> _Source data_
§ §
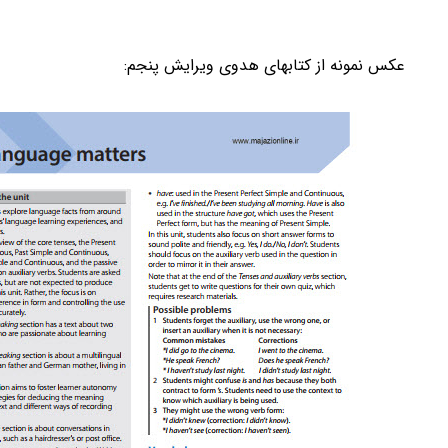
عکس نمونه از کتابهای هدوی ویرایش پنجم:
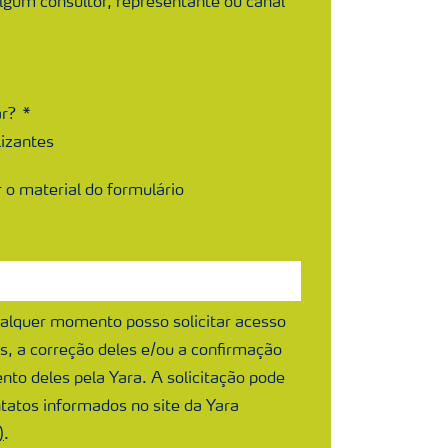
algum consultor, representante ou canal
ar?
lizantes
 o material do formulário
ualquer momento posso solicitar acesso
, a correção deles e/ou a confirmação
nto deles pela Yara. A solicitação pode
ntatos informados no site da Yara
)
.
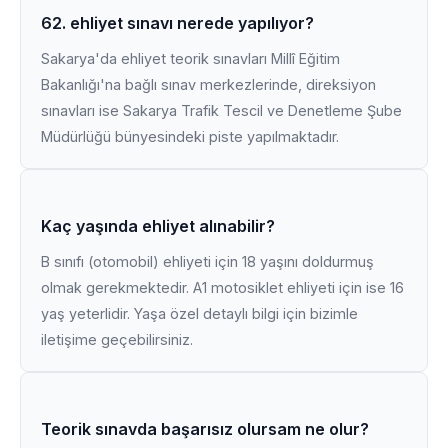
62. ehliyet sınavı nerede yapılıyor?
Sakarya'da ehliyet teorik sınavları Millî Eğitim
Bakanlığı'na bağlı sınav merkezlerinde, direksiyon
sınavları ise Sakarya Trafik Tescil ve Denetleme Şube
Müdürlüğü bünyesindeki piste yapılmaktadır.
Kaç yaşında ehliyet alınabilir?
B sınıfı (otomobil) ehliyeti için 18 yaşını doldurmuş
olmak gerekmektedir. A1 motosiklet ehliyeti için ise 16
yaş yeterlidir. Yaşa özel detaylı bilgi için bizimle
iletişime geçebilirsiniz.
Teorik sınavda başarısız olursam ne olur?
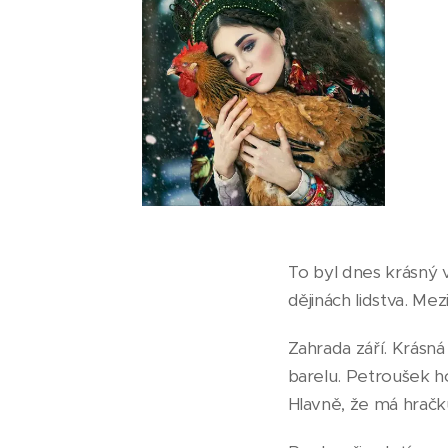
To byl dnes krásný 
dějinách lidstva. Mez
Zahrada září. Krásná
barelu. Petroušek h
Hlavně, že má hračku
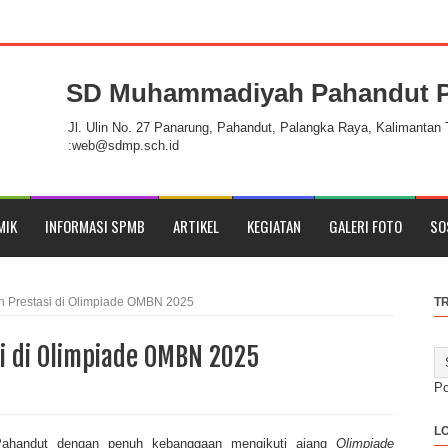
SD Muhammadiyah Pahandut P
ka Raya
Jl. Ulin No. 27 Panarung, Pahandut, Palangka Raya, Kalimantan
:web@sdmp.sch.id
MIK
INFORMASI SPMB
ARTIKEL
KEGIATAN
GALERI FOTO
SO
 Prestasi di Olimpiade OMBN 2025
T
i di Olimpiade OMBN 2025
P
L
handut dengan penuh kebanggaan mengikuti ajang
Olimpiade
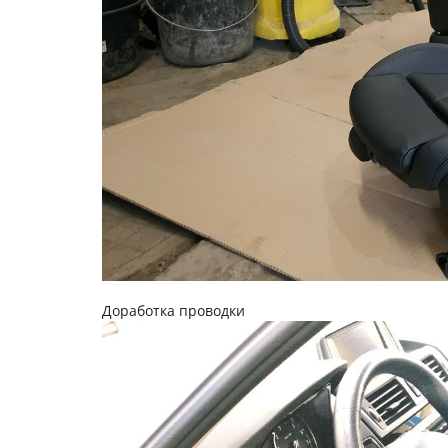
Доработка проводки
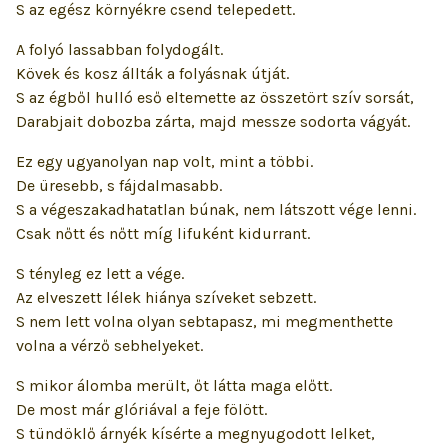
S az egész környékre csend telepedett.
A folyó lassabban folydogált.
Kövek és kosz állták a folyásnak útját.
S az égből hulló eső eltemette az összetört szív sorsát,
Darabjait dobozba zárta, majd messze sodorta vágyát.
Ez egy ugyanolyan nap volt, mint a többi.
De üresebb, s fájdalmasabb.
S a végeszakadhatatlan búnak, nem látszott vége lenni.
Csak nőtt és nőtt míg lifuként kidurrant.
S tényleg ez lett a vége.
Az elveszett lélek hiánya szíveket sebzett.
S nem lett volna olyan sebtapasz, mi megmenthette
volna a vérző sebhelyeket.
S mikor álomba merült, őt látta maga előtt.
De most már glóriával a feje fölött.
S tündöklő árnyék kísérte a megnyugodott lelket,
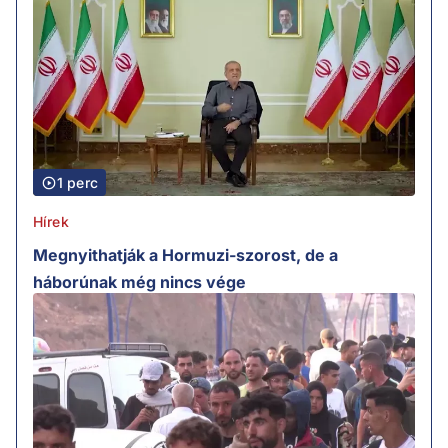
1 perc
Hírek
Megnyithatják a Hormuzi-szorost, de a
háborúnak még nincs vége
§ §
> _Problem_
Where pictures sit among the data above, omit them, and output the rest exactly.

> _Answer to this problem_
عکس نمونه از کتابهای هدوی ویرایش پنجم:
algum consultor, representante ou canal
ar?
lizantes
 o material do formulário
ualquer momento posso solicitar acesso
, a correção deles e/ou a confirmação
nto deles pela Yara. A solicitação pode
ntatos informados no site da Yara
)
.
62. ehliyet sınavı nerede yapılıyor?
Sakarya'da ehliyet teorik sınavları Millî Eğitim
Bakanlığı'na bağlı sınav merkezlerinde, direksiyon
sınavları ise Sakarya Trafik Tescil ve Denetleme Şube
Müdürlüğü bünyesindeki piste yapılmaktadır.
Kaç yaşında ehliyet alınabilir?
B sınıfı (otomobil) ehliyeti için 18 yaşını doldurmuş
olmak gerekmektedir. A1 motosiklet ehliyeti için ise 16
yaş yeterlidir. Yaşa özel detaylı bilgi için bizimle
iletişime geçebilirsiniz.
Teorik sınavda başarısız olursam ne olur?
To byl dnes krásný 
dějinách lidstva. Mez
Zahrada září. Krásná
barelu. Petroušek h
Hlavně, že má hračku
SD Muhammadiyah Pahandut P
ka Raya
Jl. Ulin No. 27 Panarung, Pahandut, Palangka Raya, Kalimantan
:web@sdmp.sch.id
MIK
INFORMASI SPMB
ARTIKEL
KEGIATAN
GALERI FOTO
SO
 Prestasi di Olimpiade OMBN 2025
T
i di Olimpiade OMBN 2025
P
L
handut dengan penuh kebanggaan mengikuti ajang
Olimpiade
Доработка проводки
S az egész környékre csend telepedett.
A folyó lassabban folydogált.
Kövek és kosz állták a folyásnak útját.
S az égből hulló eső eltemette az összetört szív sorsát,
Darabjait dobozba zárta, majd messze sodorta vágyát.
Ez egy ugyanolyan nap volt, mint a többi.
De üresebb, s fájdalmasabb.
S a végeszakadhatatlan búnak, nem látszott vége lenni.
Csak nőtt és nőtt míg lifuként kidurrant.
S tényleg ez lett a vége.
Az elveszett lélek hiánya szíveket sebzett.
S nem lett volna olyan sebtapasz, mi megmenthette
volna a vérző sebhelyeket.
S mikor álomba merült, őt látta maga előtt.
De most már glóriával a feje fölött.
S tündöklő árnyék kísérte a megnyugodott lelket,
1 perc
Hírek
Megnyithatják a Hormuzi-szorost, de a
háborúnak még nincs vége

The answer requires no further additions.